The mystery begins to centre on a young widow, Mrs Knowles, whom Dick knows from his literature class. She believes:
‘My house… has a good side and a bad. The river is on the dark side. Everything it contains is contaminated… And out the back of my house… somewhere in the distance, there is something that when it appears always gives me hope… I call it the Silver Fields.’
Mrs Knowles tells Dick of how she was out walking by the river one day with a friend, local solicitor Mr Miller, when she saw ‘a piece of wood’ that ‘the river had made… evil’, and Dick realises it’s probably the same thing whose trail he and Helen have been investigating. Mr Miller, it turns out, is interested in the legend of King John’s treasure — he tried to talk Mrs Shepherd into using her water-divining powers to locate it — and now Dick begins to suspect Miller of having some sort of unpleasant plan for Mrs Knowles.

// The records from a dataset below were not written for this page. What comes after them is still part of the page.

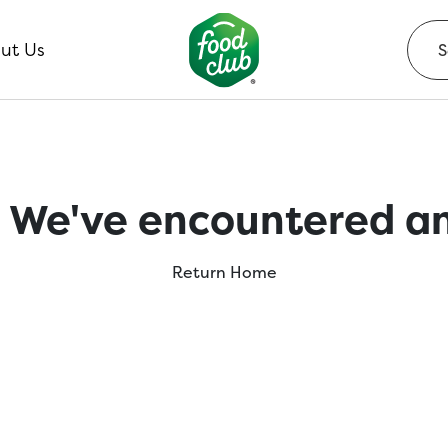
ut Us
 We've encountered an
Return Home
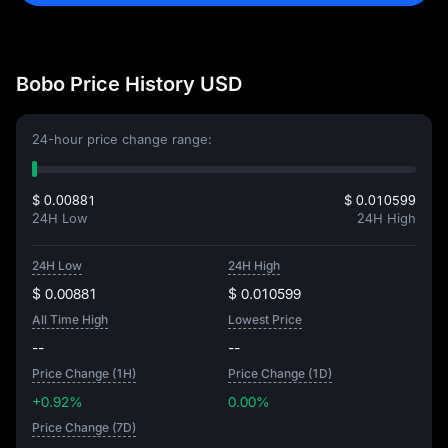
Bobo Price History USD
24-hour price change range:
$ 0.00881
$ 0.010599
24H Low
24H High
24H Low
24H High
$ 0.00881
$ 0.010599
All Time High
Lowest Price
--
--
Price Change (1H)
Price Change (1D)
+0.92%
0.00%
Price Change (7D)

What’s notable about The House on the Brink is that it’s not a straightforward kids-investigate-the-supernatural type of story. It’s as much about the moment-by-moment feeling of being a teen on the verge of adulthood, experiencing the world in new ways, entering into a first relationship, getting glimpses of the dark world of adult secrets. Dick is impulsive, at times touchy, at times shy, given to the need to prove himself in sometimes dangerous ways. The book’s terse, poetic style emphasises this feeling of teenage life being a series of intense but fragmented moments of pure experience:
He dropped the bicycle on the verge and turned in the road with his arms outstretched. ‘I am the key in the lock of the world,’ he said. He let himself believe it for a moment. Then he picked up his bike. ‘And I’m also mad.’
As so often happens in YA books, the teens are central to the story because, being caught between the two worlds of childhood and adulthood, they’re free to move between, and look into, other worlds, too.

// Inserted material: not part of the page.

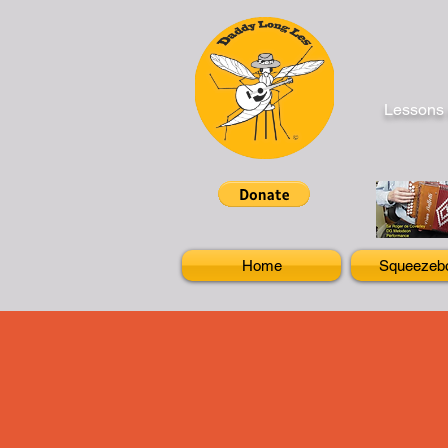
Lessons 
Home
Squeezeb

There’s the worlds of social position, for instance, that the children move between, or are caught by. Mrs Shepherd, the water-diviner, is working class, while Mrs Knowles is obviously very well-off, but both accept the teens into their lives without the class prejudices they might apply to adults. When it’s revealed that Mrs Knowles’s man-friend, whom Dick has already started to suspect of being up to no good, is a solicitor, he feels that ‘He might have known it would be somebody like that’, and I certainly read ‘somebody like that’ to be a judgement in terms of social standing. (Miller is later described as having ‘a long face with a golf-course tan.’) Dick feels that his smaller house puts him in a lower class than Helen (‘Dick’s shame began at the backyard gate. With two bicycles in it the yard was crowded. At her house there was space…’), while Helen feels that, when she goes round to Dick’s for dinner, the Dodds being ‘Town, not country’ puts her subtly in a lower class (as Dick’s father wears a suit, ‘not a farmer’s shirt-sleeves.’). Later, she says Dick can’t ‘know anything about fen people. Real fen people’, because he lives in the town.

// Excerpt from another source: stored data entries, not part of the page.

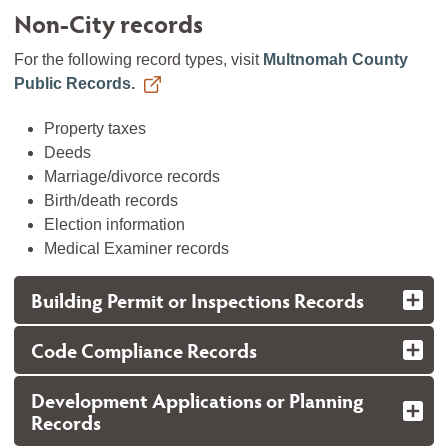
Non-City records
For the following record types, visit
Multnomah County
Public Records.
Property taxes
Deeds
Marriage/divorce records
Birth/death records
Election information
Medical Examiner records
Building Permit or Inspections Records
Code Compliance Records
Development Applications or Planning
Records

Far more explicit are the two worlds of belief in the supernatural and dismissal of it. Helen tells her mother about the thing she saw passing their farm that night, ‘But that sort of thing doesn’t sink in.’ Dick alone of his literature class understands what Mrs Knowles means when she talks of the river being ‘bad’ and the Silver Fields being ‘good’, to the extent that he cycles out one morning to find those ‘Silver Fields’.
Belief in the supernatural is tied to an ability to understand the less intellectual aspects of poetry (Mrs Knowles asserts ‘You have to feel a poem. You can’t analyse it.’), but also being open to emotional instability and madness. Mrs Knowles, standing daily on the balcony of her ‘House on the Brink’, is herself on the brink of insanity, of being lost in the instability of her unbalanced feelings, and Dick at one point puts his and Helen’s involvement in the trail and the spooky old ‘log’ down to:
‘How people’s feelings seem to cross and get tangled. That’s what’s been happening, isn’t it?’
Mr Miller, being a solicitor — a shrewd thinker used to dealing with down-to-earth issues — is Mrs Knowles’s opposite in terms of rationality and intuition, and it’s perhaps because of this that he ultimately can’t save her from her own mental instability, but the kids — who can understand both worlds — can.
In an interview published on the Ghosts & Scholars site, John Gordon says that, in The House on the Brink, he was:
‘…writing about the time in everyone’s life when you suddenly realise that the real world is more mysterious and magnificent than the static wonders of fairy tales.’
Ultimately, it’s a book that shrugs off easy divisions. Its world is not one of ‘good’ and ‘bad’, nor is it one where it’s easy to tell the supernatural from madness, and the implication is that part of growing up is learning to realise this.